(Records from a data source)
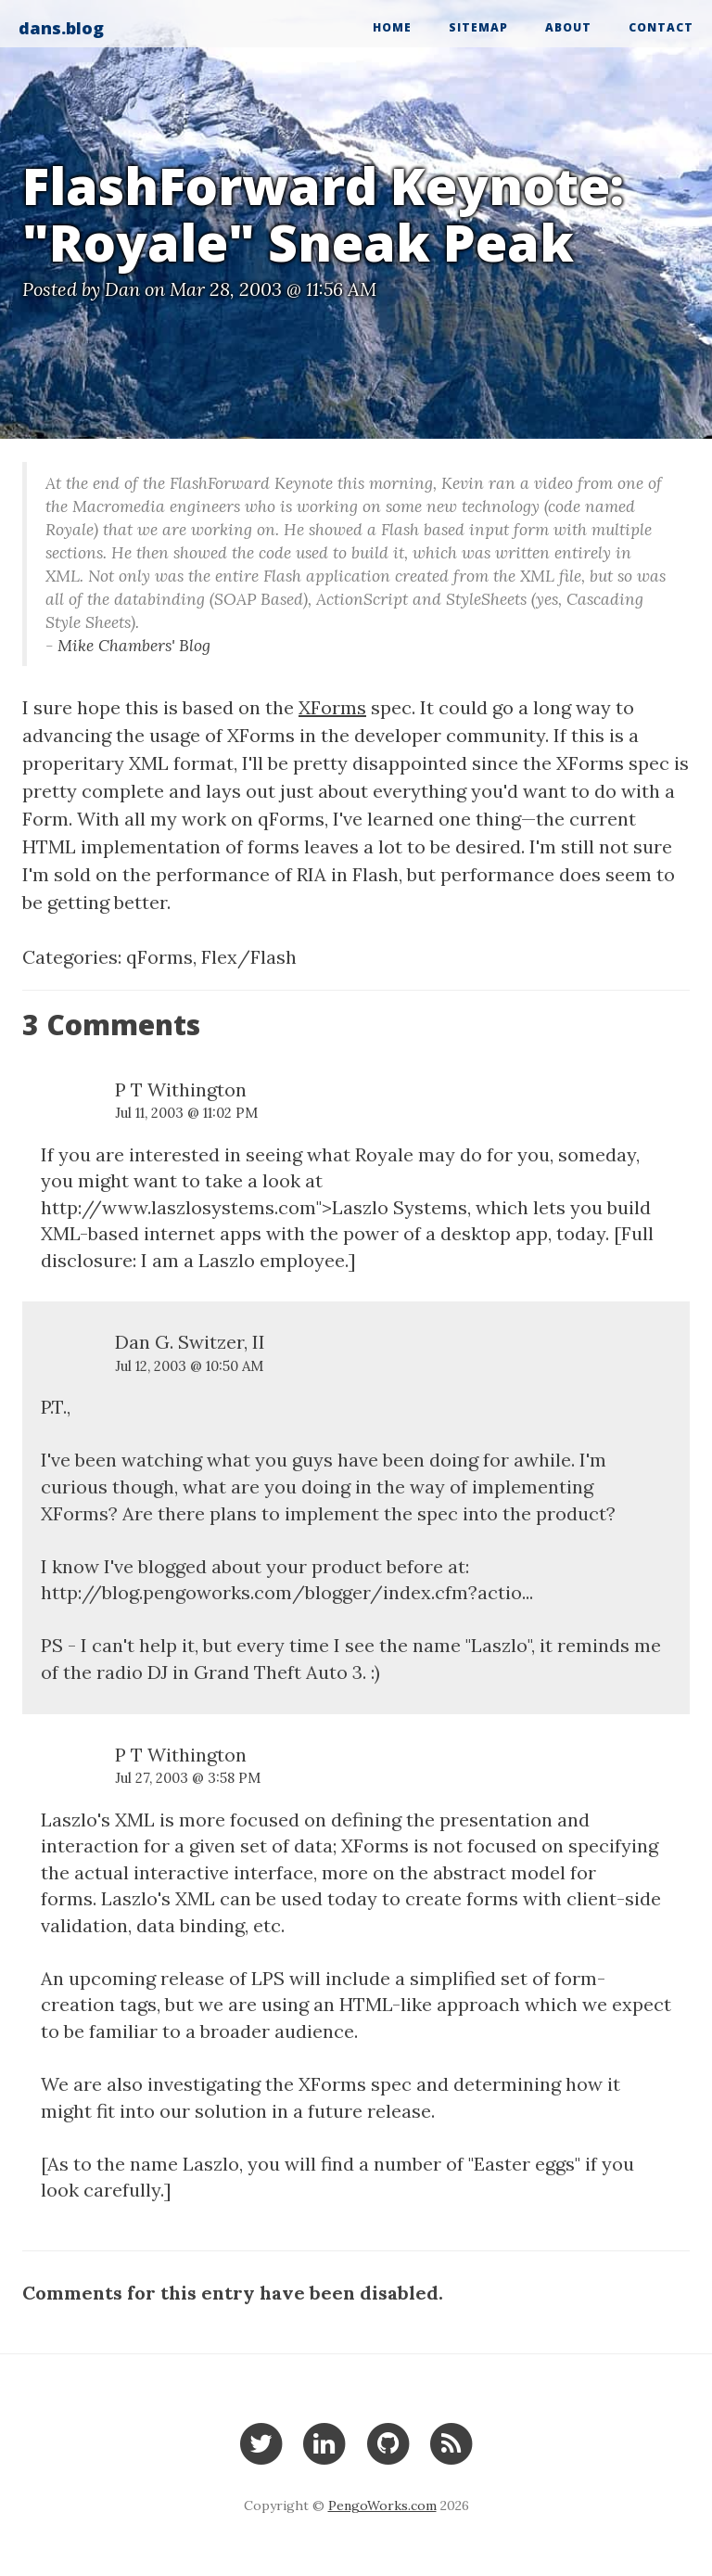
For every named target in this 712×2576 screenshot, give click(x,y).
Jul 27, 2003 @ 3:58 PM (188, 1778)
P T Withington (181, 1089)
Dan (122, 289)
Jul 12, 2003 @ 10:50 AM (189, 1366)
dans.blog (61, 28)
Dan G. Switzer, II (190, 1341)
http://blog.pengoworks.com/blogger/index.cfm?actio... (287, 1592)
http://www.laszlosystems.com (178, 1207)
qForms (159, 956)
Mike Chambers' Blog (133, 645)
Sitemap (478, 27)
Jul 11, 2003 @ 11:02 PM (186, 1112)
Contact (661, 27)
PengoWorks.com (382, 2505)
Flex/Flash (249, 956)
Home (392, 27)
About (568, 27)
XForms (332, 707)
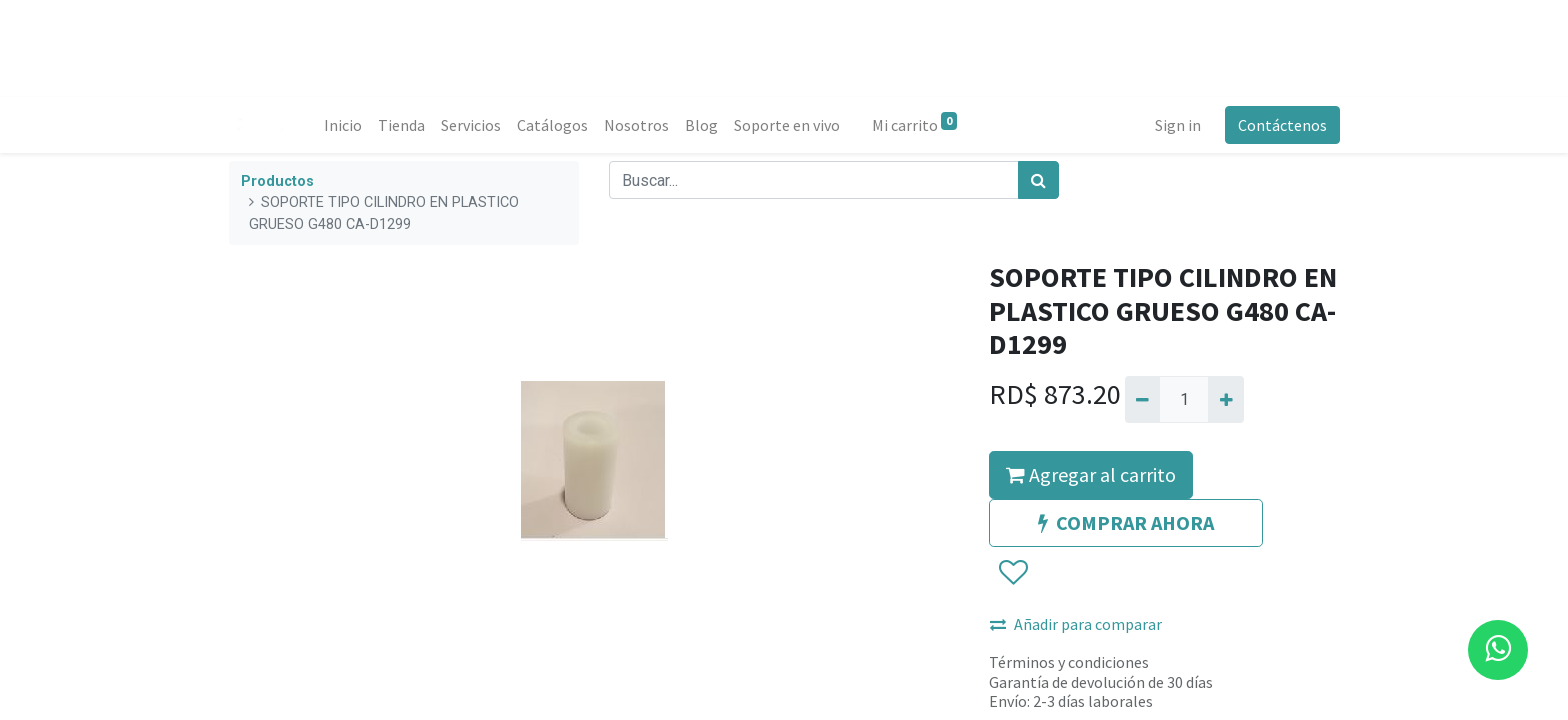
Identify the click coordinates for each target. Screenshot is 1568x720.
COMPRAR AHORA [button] (1126, 522)
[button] (1012, 574)
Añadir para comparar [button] (1076, 624)
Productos (277, 181)
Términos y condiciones (1069, 662)
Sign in (1177, 125)
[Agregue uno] (1225, 399)
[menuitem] (344, 125)
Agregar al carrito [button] (1091, 474)
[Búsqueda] (1038, 180)
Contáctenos (1281, 125)
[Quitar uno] (1142, 399)
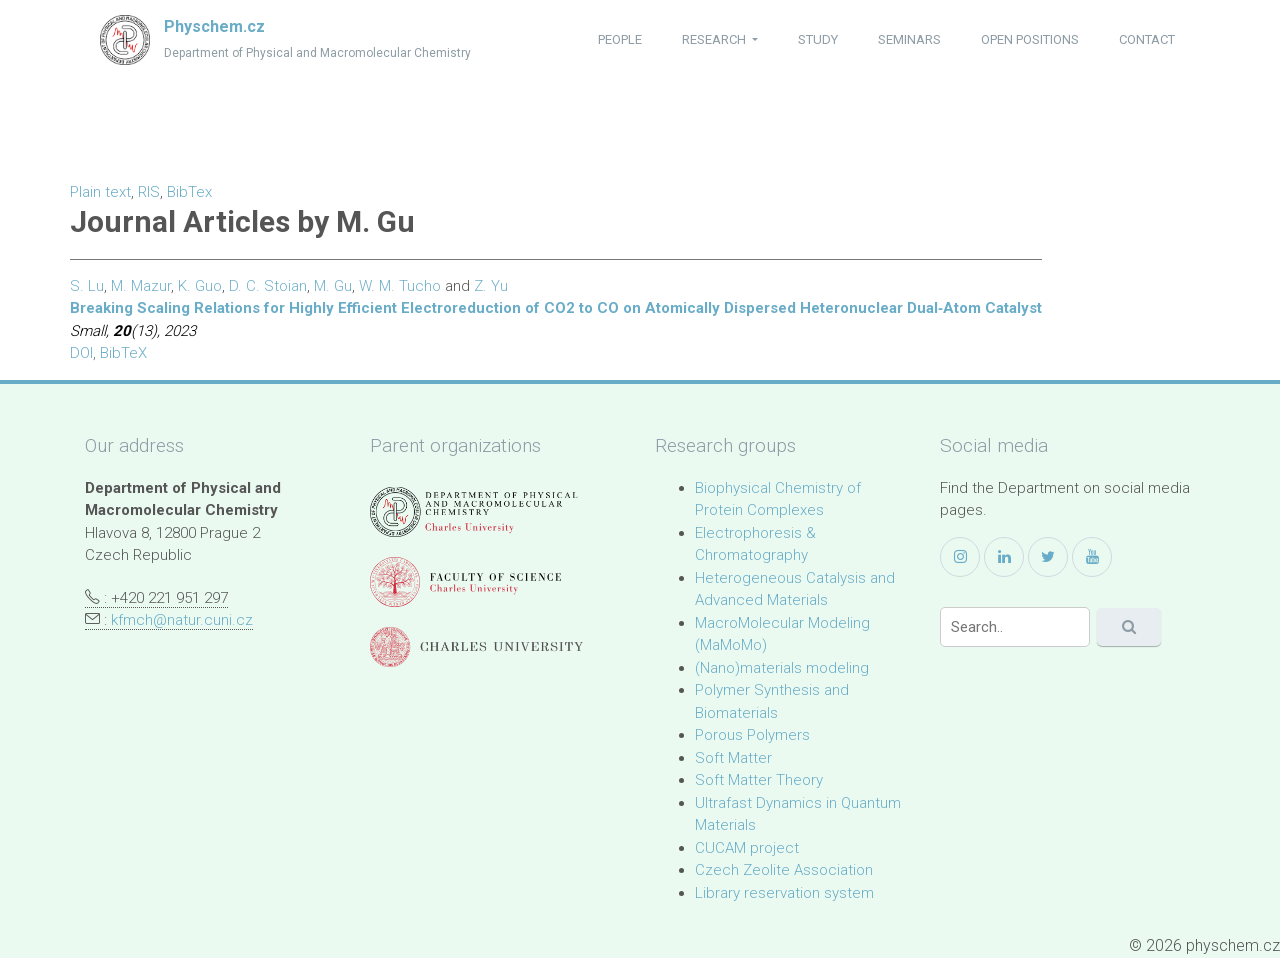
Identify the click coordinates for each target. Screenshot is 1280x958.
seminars (909, 39)
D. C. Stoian (268, 286)
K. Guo (200, 286)
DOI (81, 353)
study (818, 39)
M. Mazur (141, 286)
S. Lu (87, 286)
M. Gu (333, 286)
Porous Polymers (752, 735)
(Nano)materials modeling (782, 668)
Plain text (100, 192)
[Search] (1015, 627)
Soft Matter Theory (759, 780)
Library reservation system (784, 893)
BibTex (189, 192)
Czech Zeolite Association (784, 870)
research (715, 39)
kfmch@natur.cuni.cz (182, 620)
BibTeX (123, 353)
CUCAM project (747, 848)
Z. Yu (491, 286)
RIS (149, 192)
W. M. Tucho (400, 286)
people (620, 39)
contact (1147, 39)
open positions (1030, 39)
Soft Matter (733, 758)
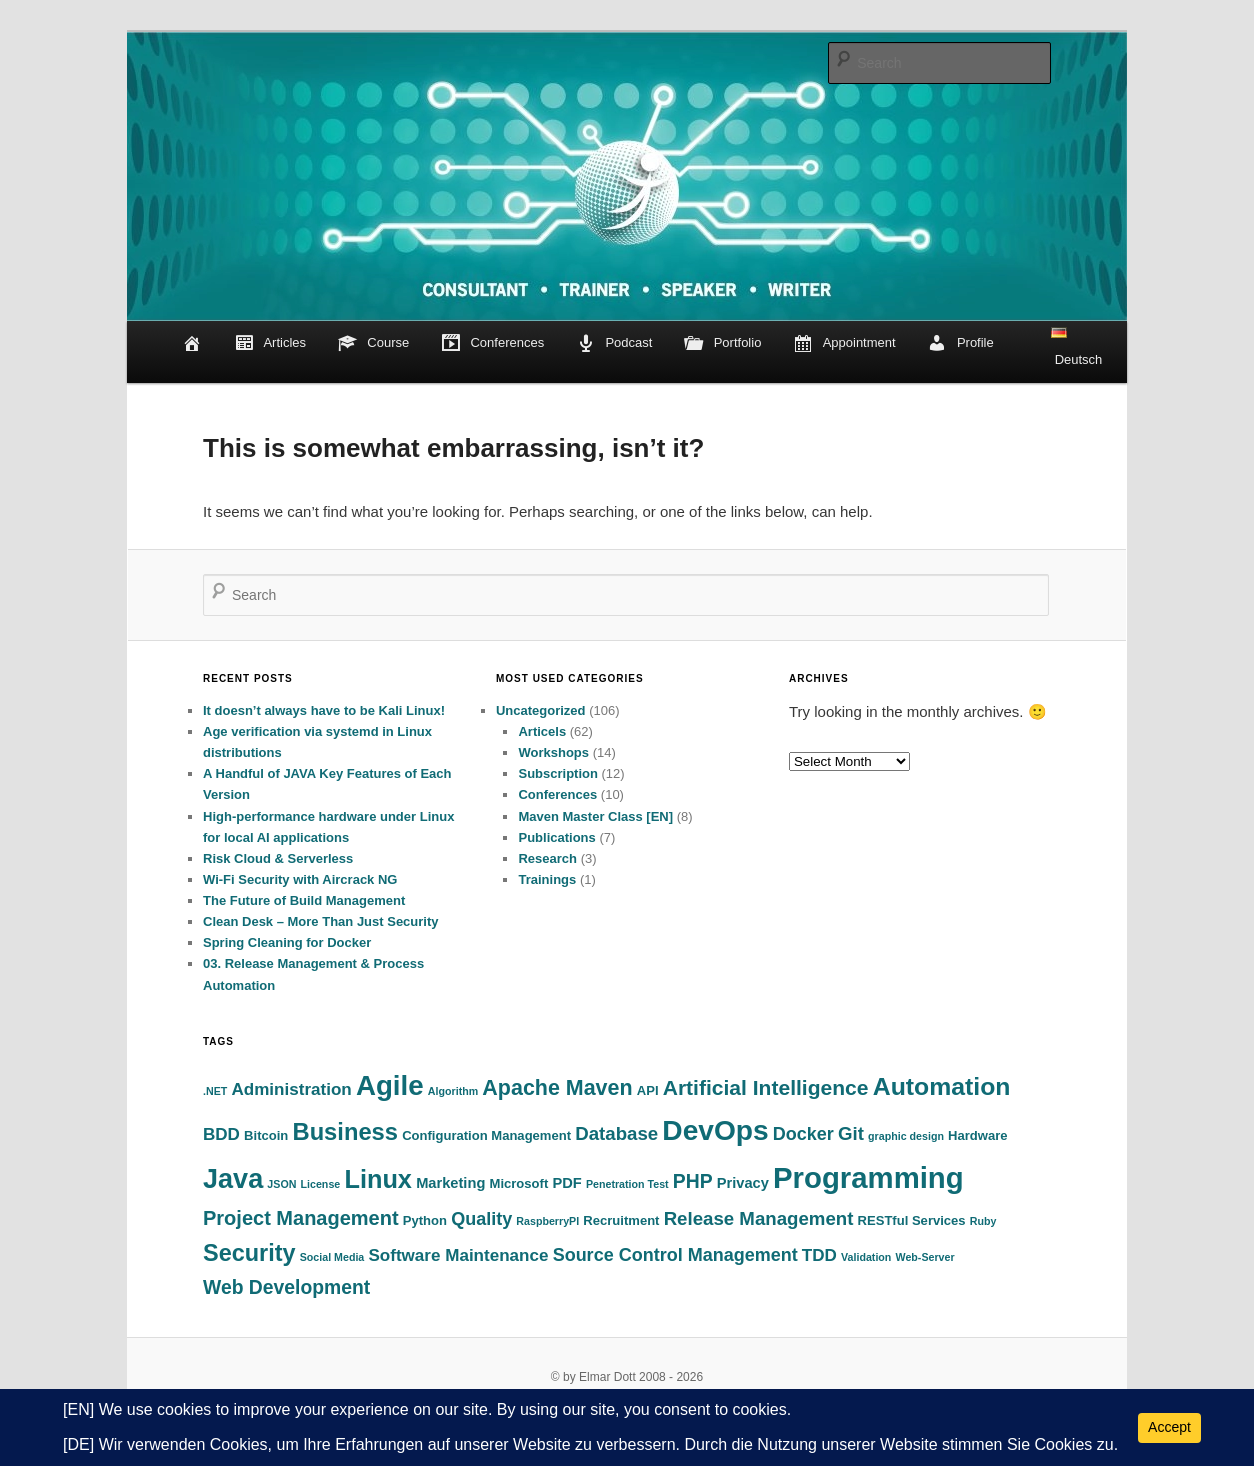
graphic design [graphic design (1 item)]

**What you will do:**
What should appear is an exact copy of the lines from the one containing "Productos (277, 181)" through the last line of the records above, pictures excluded.

**Response to the exercise:**
Productos (277, 181)
Términos y condiciones (1069, 662)
Sign in (1177, 125)
[Agregue uno] (1225, 399)
[menuitem] (344, 125)
Agregar al carrito [button] (1091, 474)
[Búsqueda] (1038, 180)
Contáctenos (1281, 125)
[Quitar uno] (1142, 399)
Identify the click coordinates for each target. Screenshot is 1280x958.
seminars (909, 39)
D. C. Stoian (268, 286)
K. Guo (200, 286)
DOI (81, 353)
study (818, 39)
M. Mazur (141, 286)
S. Lu (87, 286)
M. Gu (333, 286)
Porous Polymers (752, 735)
(Nano)materials modeling (782, 668)
Plain text (100, 192)
[Search] (1015, 627)
Soft Matter Theory (759, 780)
Library reservation system (784, 893)
BibTex (189, 192)
Czech Zeolite Association (784, 870)
research (715, 39)
kfmch@natur.cuni.cz (182, 620)
BibTeX (123, 353)
CUCAM project (747, 848)
Z. Yu (491, 286)
RIS (149, 192)
W. M. Tucho (400, 286)
people (620, 39)
contact (1147, 39)
open positions (1030, 39)
Soft Matter (733, 758)
graphic design [graphic design (1 item)]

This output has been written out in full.